Para filosof telah berusaha menyusun
sebuah metode untuk mendapatkan pengakuan universal, ataupun mempertahankan
kelayakan filsafat sebagai sebuah disiplin ilmu, Plato membahas filsafat dengan
metode dealekti, yaitu dua orang yang berdialog saling melemparkan pertanyaan
yang diperoleh atas dasar metode dealektik bertanya dan menjawab ini, secara
berangsur-angsur mengurangi keraguan ataupun ketidakjelasan atas suatu hal.
Metode pengkajian filsafat dapat juga menggunakan metode
intuitif atau intuition (Inggris) dan
intueri-intuitus (Latin). maksutnya
adalah in (pada)dan tueri (melihat atau menonton).

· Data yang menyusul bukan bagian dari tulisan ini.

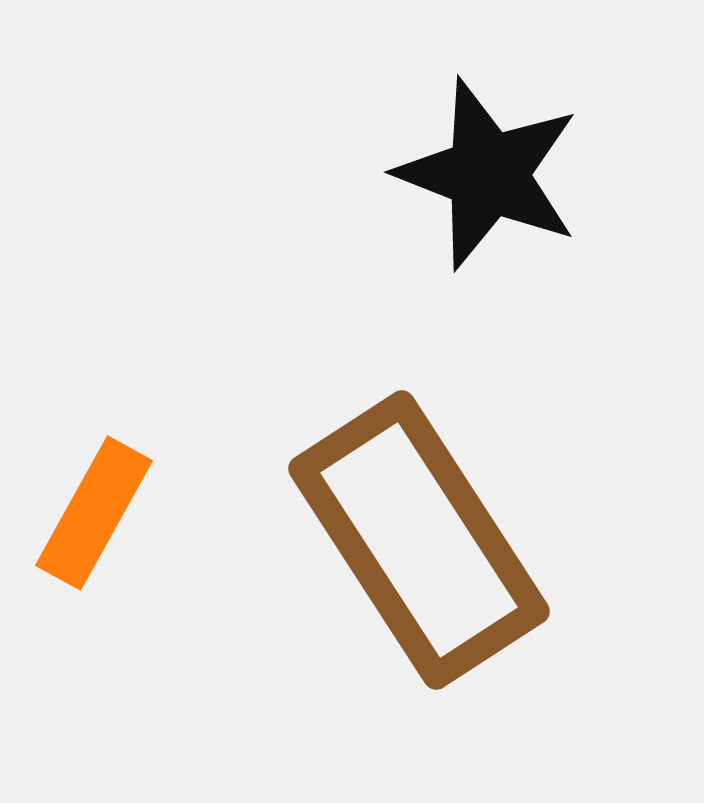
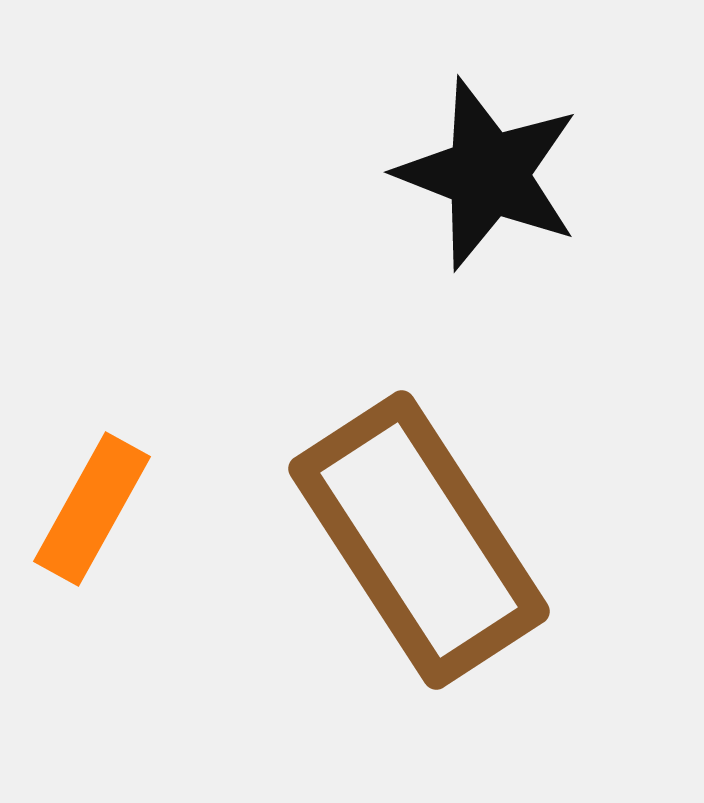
orange rectangle: moved 2 px left, 4 px up
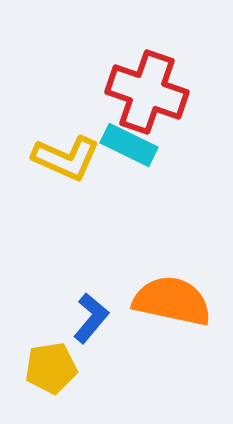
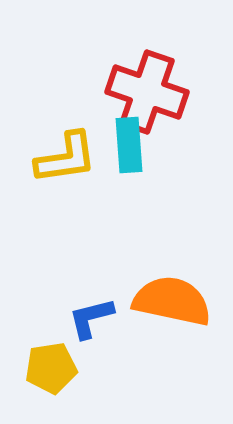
cyan rectangle: rotated 60 degrees clockwise
yellow L-shape: rotated 32 degrees counterclockwise
blue L-shape: rotated 144 degrees counterclockwise
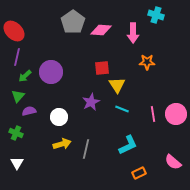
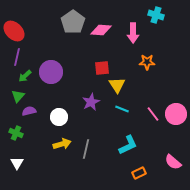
pink line: rotated 28 degrees counterclockwise
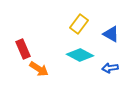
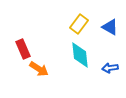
blue triangle: moved 1 px left, 7 px up
cyan diamond: rotated 56 degrees clockwise
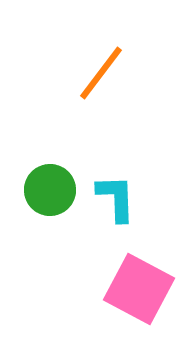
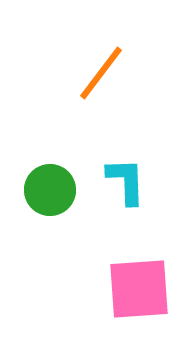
cyan L-shape: moved 10 px right, 17 px up
pink square: rotated 32 degrees counterclockwise
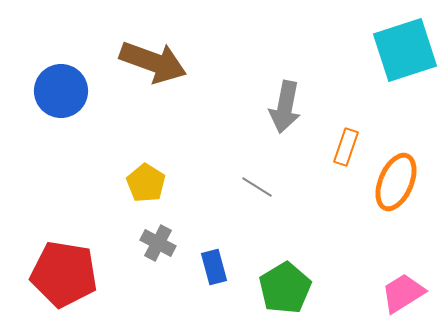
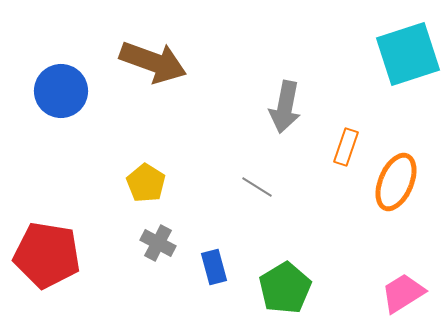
cyan square: moved 3 px right, 4 px down
red pentagon: moved 17 px left, 19 px up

Secara terminologis,
intitusi yaitu pemahaman, pengenalan, pengliatan, atau penangkapan (aprehensi) terhadap suatu kebenaran
secara langsung tanpa melalui inferensi (penyimpulan). Metode ini sangat
berbeda secara diametis dengan metode empiris dan rasionalistik yang
penggunaanya melalui pengamatan dan pengalaman secara langsung.
Metode keritis-transendental
yang sering digunakan dalam kajin filsafat adalah metode yang merupakan
analisis kriteriologis yang berpangkalan pada pengertian objektif. Metode ini
digunakan oleh Imanuel Kant. Kant juga menerima nilai objektif ilmu-ilmu positif karena ia dapat
menghasilkan kemajuan hidup sehari-hari. Kant juga menerima nilai objektif
agama dan moral, sebab ia memberikan kemajuan dan kebahagian. pengertian itu
disebutnya sebagai sintetis-apriori.